Whats that, the car wont start. Here, put the camera on top of the motor and let it just sit there awhile. Okay now try it.......
The Axis 2120 is a digital still camera running an embedded version of Linux.
It is not designed to be portable, as its power supply and case are aimed at security and permanent webcam use, but you could modify it appropriately.
It's also got motion detection and inbuilt Apache.
If I'm in a friend's house I have to configure my camera to be on his network before I can make anything work. That's assuming he even has a network.
In fact, I am hard pushed to think of a way that this is more useful than having the same web-enabled functionality on my toaster ("to: root@camera Subject: toast is done").
Come on guys, I might want to hook my computer up to my hifi to play mp3s. I might want a computer in my tv to show me schedules. I only need one way to get pictures from my camera to my computer/paper, and this isn't any easier.
not_cub
q='echo "q=$s$q$s;s=$b$s;b=$b$b;$q"';s=\';b=\\;echo "q=$s$q$s;s=$b$s;b=$b$b;$q"
All they need now is a built in wireless modem.

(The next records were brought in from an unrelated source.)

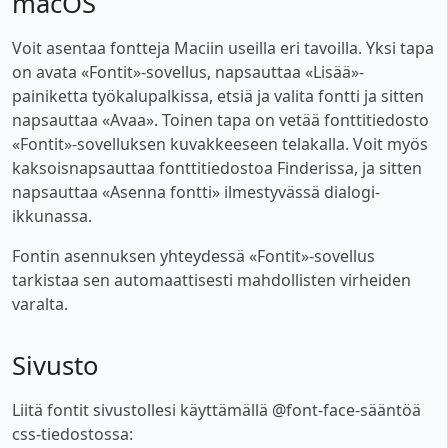
macOS
Voit asentaa fontteja Maciin useilla eri tavoilla. Yksi tapa
on avata «Fontit»-sovellus, napsauttaa «Lisää»-
painiketta työkalupalkissa, etsiä ja valita fontti ja sitten
napsauttaa «Avaa». Toinen tapa on vetää fonttitiedosto
«Fontit»-sovelluksen kuvakkeeseen telakalla. Voit myös
kaksoisnapsauttaa fonttitiedostoa Finderissa, ja sitten
napsauttaa «Asenna fontti» ilmestyvässä dialogi-
ikkunassa.
Fontin asennuksen yhteydessä «Fontit»-sovellus
tarkistaa sen automaattisesti mahdollisten virheiden
varalta.
Sivusto
Liitä fontit sivustollesi käyttämällä @font-face-sääntöä
css-tiedostossa: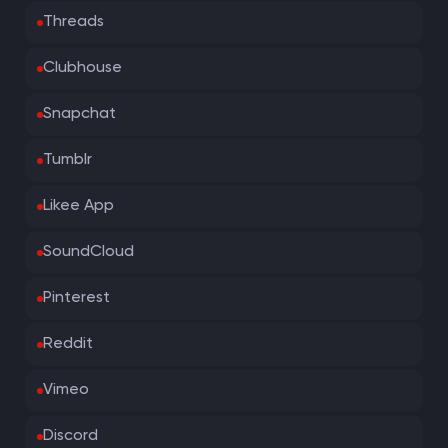
Threads
Clubhouse
Snapchat
Tumblr
Likee App
SoundCloud
Pinterest
Reddit
Vimeo
Discord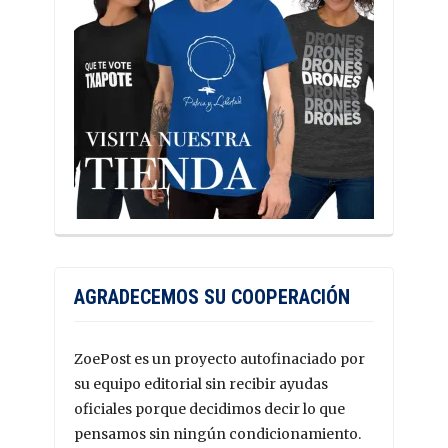
AGRADECEMOS SU COOPERACIÓN
ZoePost es un proyecto autofinaciado por
su equipo editorial sin recibir ayudas
oficiales porque decidimos decir lo que
pensamos sin ningún condicionamiento.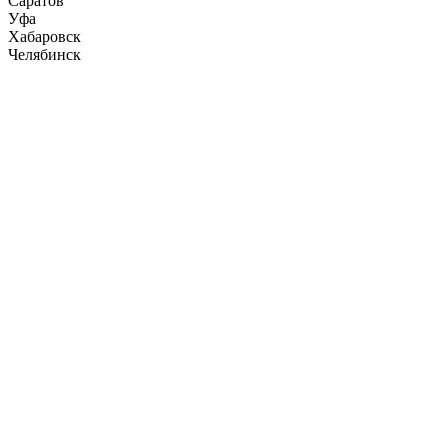
Саратов
Уфа
Хабаровск
Челябинск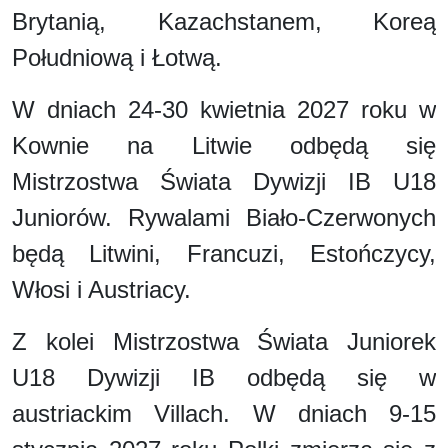
Brytanią, Kazachstanem, Koreą
Południową i Łotwą.
W dniach 24-30 kwietnia 2027 roku w
Kownie na Litwie odbędą się
Mistrzostwa Świata Dywizji IB U18
Juniorów. Rywalami Biało-Czerwonych
będą Litwini, Francuzi, Estończycy,
Włosi i Austriacy.
Z kolei Mistrzostwa Świata Juniorek
U18 Dywizji IB odbędą się w
austriackim Villach. W dniach 9-15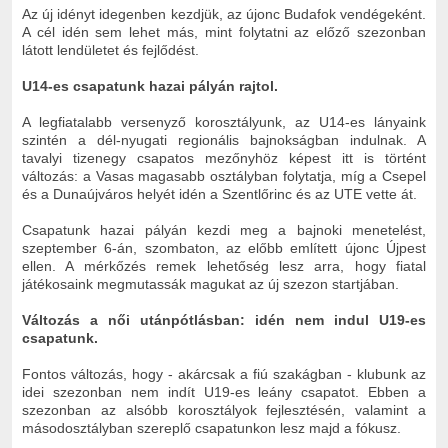
Az új idényt idegenben kezdjük, az újonc Budafok vendégeként.
A cél idén sem lehet más, mint folytatni az előző szezonban
látott lendületet és fejlődést.
U14-es csapatunk hazai pályán rajtol.
A legfiatalabb versenyző korosztályunk, az U14-es lányaink
szintén a dél-nyugati regionális bajnokságban indulnak. A
tavalyi tizenegy csapatos mezőnyhöz képest itt is történt
változás: a Vasas magasabb osztályban folytatja, míg a Csepel
és a Dunaújváros helyét idén a Szentlőrinc és az UTE vette át.
Csapatunk hazai pályán kezdi meg a bajnoki menetelést,
szeptember 6-án, szombaton, az előbb említett újonc Újpest
ellen. A mérkőzés remek lehetőség lesz arra, hogy fiatal
játékosaink megmutassák magukat az új szezon startjában.
Változás a női utánpótlásban: idén nem indul U19-es
csapatunk.
Fontos változás, hogy - akárcsak a fiú szakágban - klubunk az
idei szezonban nem indít U19-es leány csapatot. Ebben a
szezonban az alsóbb korosztályok fejlesztésén, valamint a
másodosztályban szereplő csapatunkon lesz majd a fókusz.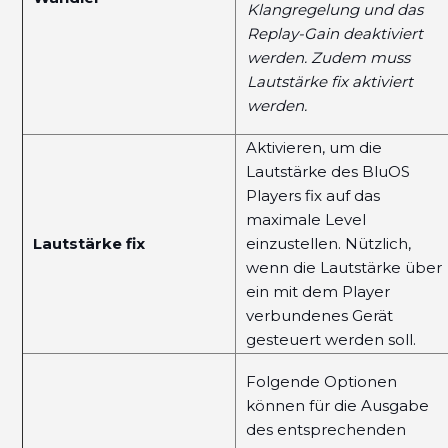
Klangregelung und das
Replay-Gain deaktiviert
werden. Zudem muss
Lautstärke fix aktiviert
werden.
Aktivieren, um die
Lautstärke des BluOS
Players fix auf das
maximale Level
Lautstärke fix
einzustellen. Nützlich,
wenn die Lautstärke über
ein mit dem Player
verbundenes Gerät
gesteuert werden soll.
Folgende Optionen
können für die Ausgabe
des entsprechenden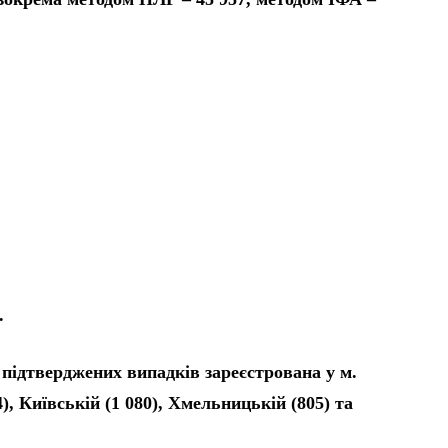
.
 підтверджених випадків зареєстрована у м.
4), Київській (1 080), Хмельницькій (805) та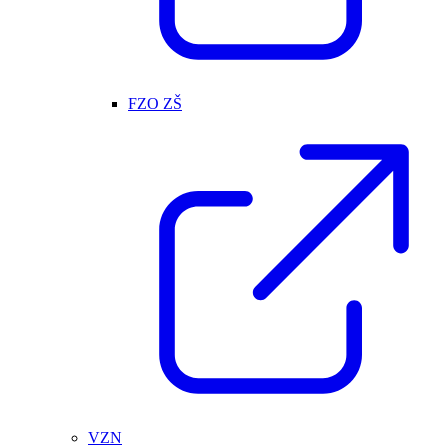
FZO ZŠ
VZN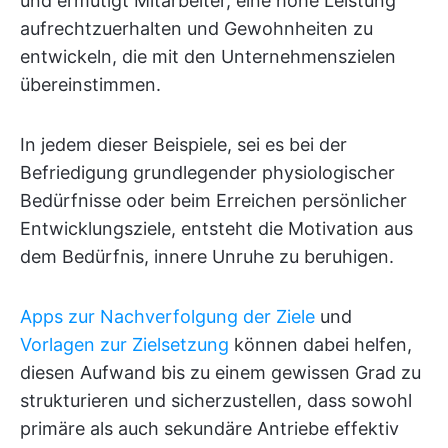
und ermutigt Mitarbeiter, eine hohe Leistung
aufrechtzuerhalten und Gewohnheiten zu
entwickeln, die mit den Unternehmenszielen
übereinstimmen.
In jedem dieser Beispiele, sei es bei der
Befriedigung grundlegender physiologischer
Bedürfnisse oder beim Erreichen persönlicher
Entwicklungsziele, entsteht die Motivation aus
dem Bedürfnis, innere Unruhe zu beruhigen.
Apps zur Nachverfolgung der Ziele
und
Vorlagen zur Zielsetzung
können dabei helfen,
diesen Aufwand bis zu einem gewissen Grad zu
strukturieren und sicherzustellen, dass sowohl
primäre als auch sekundäre Antriebe effektiv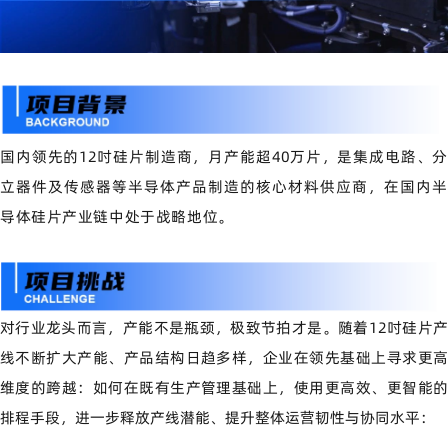
国内领先的
12
吋硅片制造商，月产能超
40
万片，是集成电路、
立器件及传感器等半导体产品制造的核心材料供应商，在国内半
导体硅片产业链中处于战略地位。
对行业龙头而言，产能不是瓶颈，极致节拍才是。随着
12
吋硅片
线不断扩大产能、产品结构日趋多样，企业在领先基础上寻求更高
维度的跨越：如何在既有生产管理基础上，使用更高效、更智能的
排程手段，进一步释放产线潜能、提升整体运营韧性与协同水平：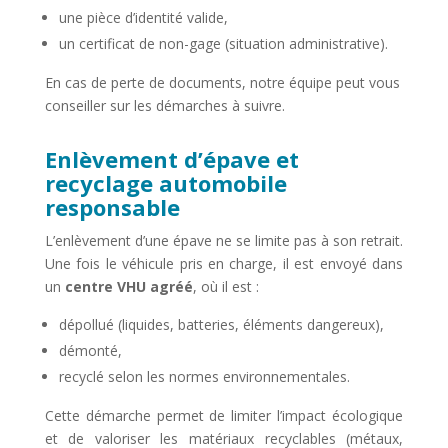
une pièce d’identité valide,
un certificat de non-gage (situation administrative).
En cas de perte de documents, notre équipe peut vous
conseiller sur les démarches à suivre.
Enlèvement d’épave et
recyclage automobile
responsable
L’enlèvement d’une épave ne se limite pas à son retrait.
Une fois le véhicule pris en charge, il est envoyé dans
un
centre VHU agréé
, où il est :
dépollué (liquides, batteries, éléments dangereux),
démonté,
recyclé selon les normes environnementales.
Cette démarche permet de limiter l’impact écologique
et de valoriser les matériaux recyclables (métaux,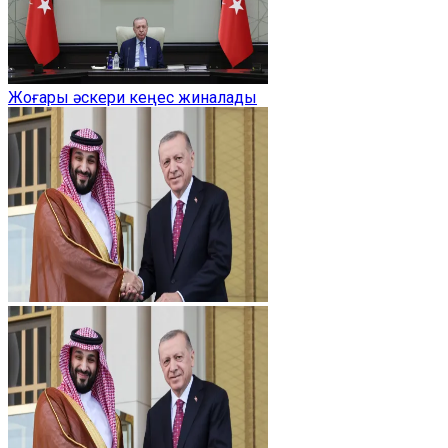
Жоғары әскери кеңес жиналады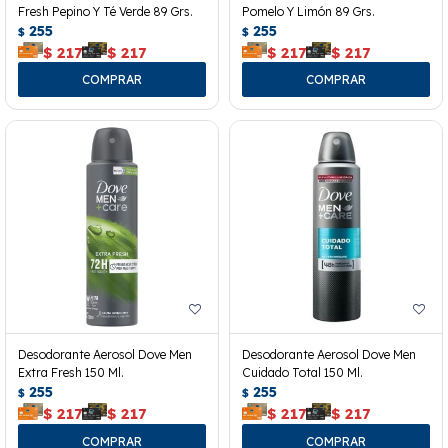
Fresh Pepino Y Té Verde 89 Grs.
Pomelo Y Limón 89 Grs.
255
255
$
$
$
217
$
217
$
217
$
217
Desodorante Aerosol Dove Men
Desodorante Aerosol Dove Men
Extra Fresh 150 Ml.
Cuidado Total 150 Ml.
255
255
$
$
$
217
$
217
$
217
$
217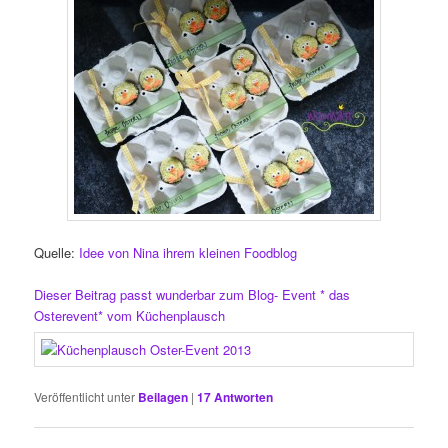
Quelle:
Idee von Nina ihrem kleinen Foodblog
Dieser Beitrag passt wunderbar zum Blog- Event * das
Osterevent* vom Küchenplausch
Veröffentlicht unter
Beilagen
|
17
Antworten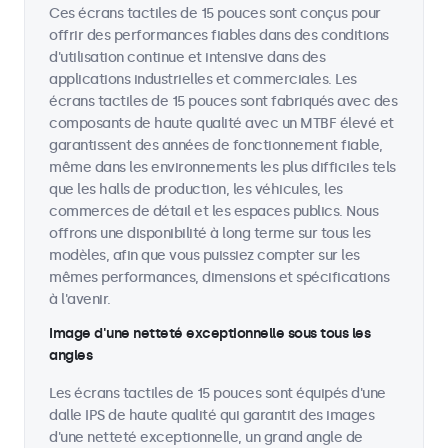
Ces écrans tactiles de 15 pouces sont conçus pour
offrir des performances fiables dans des conditions
d'utilisation continue et intensive dans des
applications industrielles et commerciales. Les
écrans tactiles de 15 pouces sont fabriqués avec des
composants de haute qualité avec un MTBF élevé et
garantissent des années de fonctionnement fiable,
même dans les environnements les plus difficiles tels
que les halls de production, les véhicules, les
commerces de détail et les espaces publics. Nous
offrons une disponibilité à long terme sur tous les
modèles, afin que vous puissiez compter sur les
mêmes performances, dimensions et spécifications
à l'avenir.
Image d'une netteté exceptionnelle sous tous les
angles
Les écrans tactiles de 15 pouces sont équipés d'une
dalle IPS de haute qualité qui garantit des images
d'une netteté exceptionnelle, un grand angle de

I think this would end up going to end being something that every journalist will want/need. No more worrying about people confisgating your film after you take a picture that someone didn't want you to see. Just take the picture, and have it automatically upload it to a server somewhere.
Of course there's the other side of it. Trying to work security when there's someone out there with something like this.